Cape seals are typically very well received from all user groups. Including both motor vehicle drivers, and cyclists. The slurry seal top layer provides excellent ride ability while also giving the city confidence is many more years of service life out of the chip seal and slurry seal combination. To finalize the project, the installation of pavement markings, necessary roadways signs, and final site restorations will occur. Where appropriate, the city is taking advantage of the new surface as an opportunity of reconfiguring pavement markings with the installation of center turn lanes and bike lanes to improve traffic flow and improved safety for motorists and cyclists. Most roadways will require minimal maintenance for many years to come after project completion.
The asphalt overlay process provides a new pavement driving surface on existing streets. This technique is utilized when the existing pavement has deteriorated to a condition that a traditional chip seal or cape seal will not sufficiently correct the documented deficiencies. However, the condition of the road has not deteriorated beyond the point of requiring a full replacement.
The asphalt overlay process involves many activities. Prior to the actual overlay, necessary concrete repairs, asphalt patches, installation of new American Disability Act (ADA) access ramps, and utility access lid adjustments will be completed. Many overlay projects will include some portion of milling of the existing pavement prior to the installation of new asphalt. Asphalt milling allows for the removal of minor surface deficiencies, not elevating the center crown height, while also allowing the new overlay to match adjacent gutter lines. After the necessary prep work has been completed the installation of new asphalt will begin. This typically includes placing two inches of new hot mix asphalt.
To finalize the project, the installation of pavement markings, necessary roadways signs, and final site restorations will occur. Closures necessary during this process will be minimal. Most often times the road will remain open during prep work with the only closure or detour being during major
Complete Asphalt Replacement
Complete asphalt replacement provides a new full depth asphalt pavement on existing streets. This technique is utilized when the existing pavement has deteriorated to a condition that an asphalt overlay will not sufficiently correct the documented deficiencies, and the extent of patching required to bring the pavement to a condition acceptable for an overlay is less economical than a full replacement.
The complete asphalt replacement process involves many activities. Prior to the actual replacement, necessary concrete repairs, installation of new American Disability Act (ADA) access ramps, and utility access lid adjustments will be completed. After necessary prep work has been completed the existing asphalt will be removed. This will be completed using traditional excavation machines or with the added efficiency of a milling machine. In select locations the milled asphalt may be utilized in place to increase the overall strength of the roadway and reduce project costs.

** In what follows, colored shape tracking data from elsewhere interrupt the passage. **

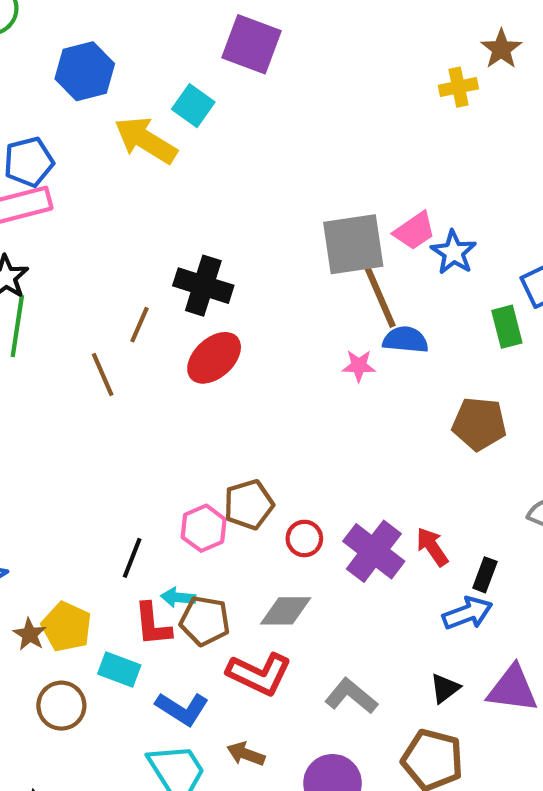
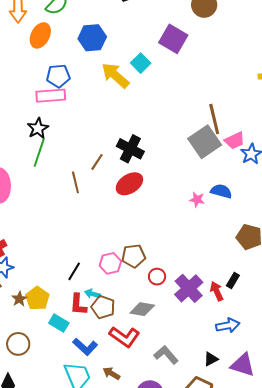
gray square: (353, 244) -> (205, 142), turned -36
brown line: (380, 297) -> (214, 119), moved
black rectangle: (485, 575) -> (233, 281), moved
brown circle: (61, 706) -> (18, 344), moved

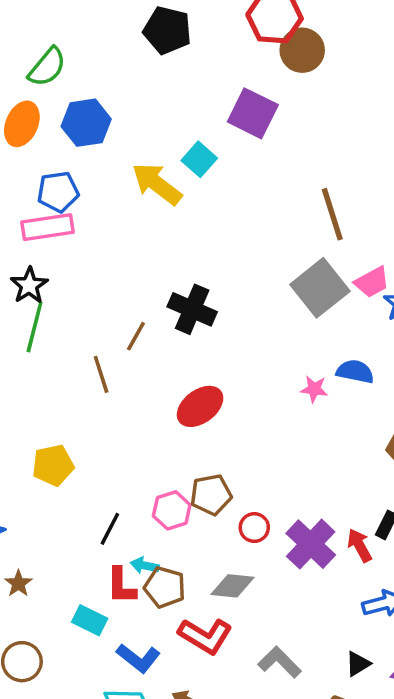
blue hexagon: (92, 38) -> (86, 123), moved
brown line: (214, 119) -> (332, 214), moved
red ellipse: (129, 184) -> (200, 406), moved
yellow pentagon: (37, 298) -> (53, 465), moved, turned 30

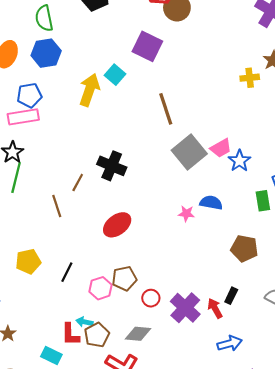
green semicircle: (47, 67) -> (44, 18), moved, turned 130
yellow arrow: (157, 184) -> (89, 90), turned 72
brown line: (332, 214) -> (166, 109), moved
black line: (110, 529) -> (67, 272), moved
brown pentagon: (165, 587) -> (97, 335), turned 30

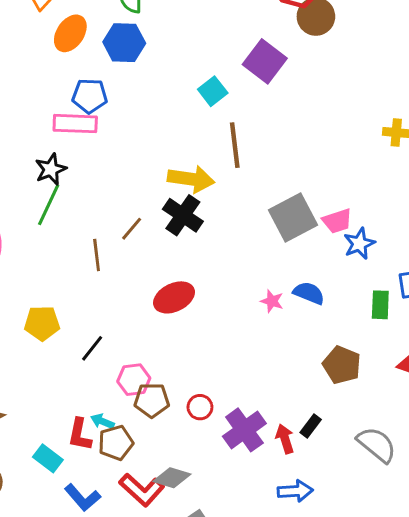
yellow arrow: (89, 90) -> (191, 179), moved, turned 68
brown line: (166, 109) -> (235, 145), moved
brown pentagon: (124, 278) -> (152, 400), moved
gray diamond: (138, 334) -> (172, 478), moved

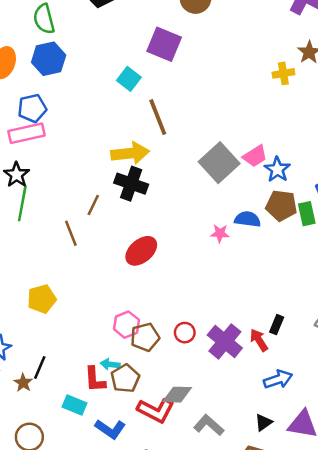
black line: (92, 348) -> (40, 367), moved
brown pentagon: (342, 365) -> (281, 206), moved

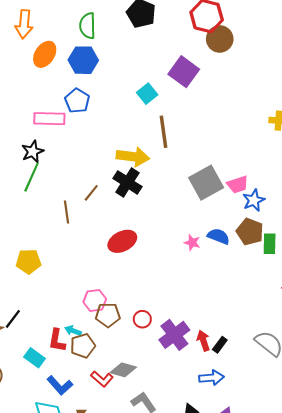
blue pentagon: (32, 108) -> (77, 101), moved, turned 30
black rectangle: (277, 325) -> (220, 345), moved
red L-shape: (156, 410) -> (102, 379), size x0.7

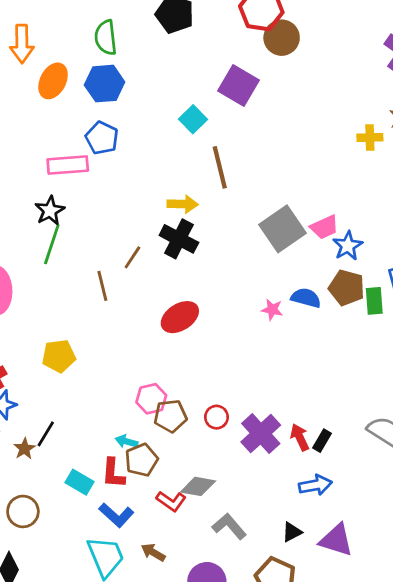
yellow arrow: (133, 157) -> (183, 204), size x0.7
red L-shape: (57, 340) -> (113, 473), moved

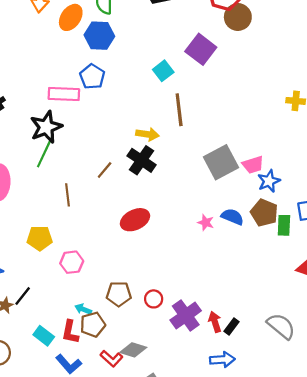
orange ellipse: (53, 81) -> (71, 17), moved
black star: (50, 211) -> (46, 127), size x1.4
brown line: (102, 286) -> (68, 195), moved
pink hexagon: (151, 399) -> (72, 262), moved

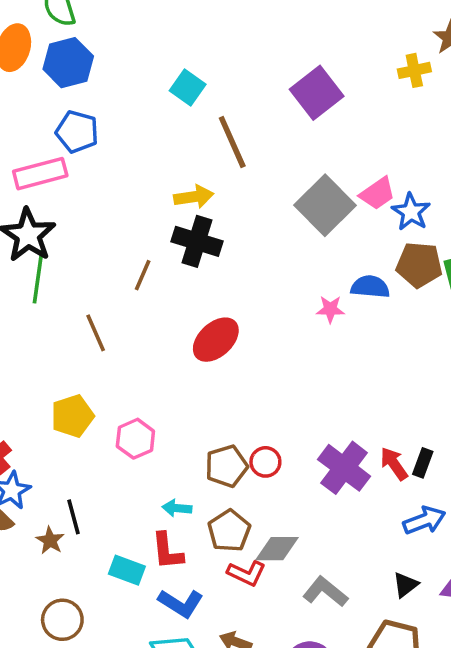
purple square: (201, 49) -> (317, 93), moved, turned 32
black line: (23, 296) -> (74, 517), turned -36
red circle: (154, 299) -> (265, 462), moved
brown pentagon: (93, 325) -> (229, 531), moved

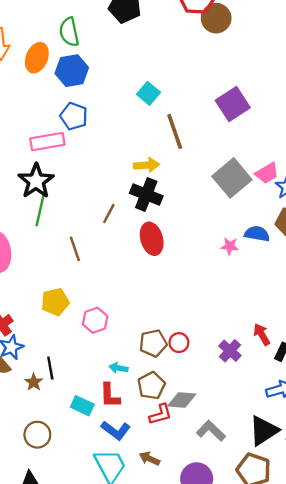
red ellipse: (216, 340) -> (152, 239), moved, turned -68
red arrow: (394, 464) -> (262, 334), moved
purple cross: (344, 468) -> (230, 351), size x0.7
red L-shape: (247, 573) -> (160, 414), turned -45
black triangle: (405, 585) -> (264, 431), size x1.8

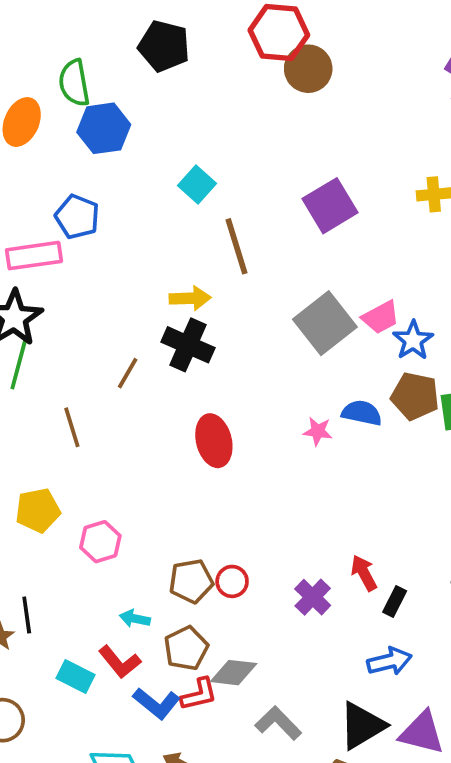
blue hexagon: (72, 71) -> (104, 128), moved
red ellipse: (152, 239) -> (214, 441), moved
red L-shape: (110, 396) -> (120, 662), turned -40
blue L-shape: (116, 430) -> (157, 703), moved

After the existing asphalt is removed, the remaining base, will be reconditioned, compacted and proof rolled to confirm the strength of the soil. Installation of new asphalt varying in depths ranging from three to five inches, depending on the type of roadway, will come next. To finalize the project, the installation of pavement markings, necessary roadways signs, and final site restorations will occur. Where appropriate, the city is taking advantage of the new surface as an opportunity of reconfiguring pavement markings with the installation of center turn lanes and bike lanes to improve traffic flow and improved safety for motorists and cyclists. Most roadways will require minimal maintenance for many years to come after project completion.